World EV (Electric Vehicles) Day falls on September 9 and marks a social media campaign to popularise EVs. It is part of a global drive to replace internal combustion engines with EVs to reduce fossil fuel dependency and serves as an occasion for nations to assess the progress they have made in this regard.

By 2030, the Indian government hopes to ensure that 30 per cent of private cars, 70 per cent commercial vehicles and 80 per cent two- and three-wheelers are EVs. It was a target set in 2021 by the Ministry of Road Transport and Highways (MoRTH) and a NITI Ayog backed study estimated that India could see at least 50 million EVs on the road at the beginning of the next decade.

But this may be a difficult target to achieve. A recent independent analysis by the clean air and sustainable mobility team at Centre for Science and Environment pegs annual EV sales in 2030 at 2.05 million. The International Energy Agency estimates annual EV sales of 1.9 million in India by 2030.

Currently, according to MoRTH’s website, India has over 2.8 million registered EV vehicles. Till now this year’s EV sales have touched over 8 lakh.

But much of the sales have been in the two and three-wheeler segments. 434, 914 of the former and 246, 270 of the latter accounted for bulk of the sales. A little over 38,000 cars were sold and 812 EV buses found buyers.
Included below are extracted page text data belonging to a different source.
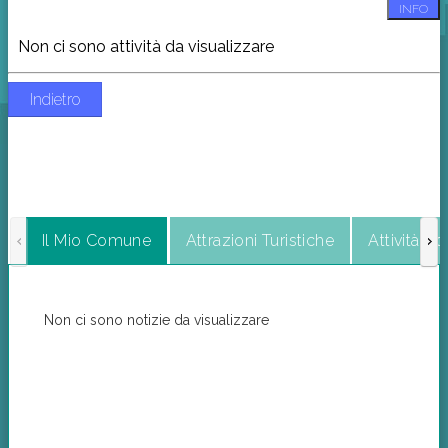
INFO
Non ci sono attività da visualizzare
Indietro
Il Mio Comune
Attrazioni Turistiche
Attività C
Non ci sono notizie da visualizzare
According to experts, current government schemes are based on demand-side support and subsidy, providing buyers incentives. It is felt the government should consider setting electrification targets for the supply side or automobile manufacturers. Also, the long-term focus must be on 100 per cent switchover to EVs, thus existing vehicles must be replaced by EVs rather add more vehicles to the already congested roads.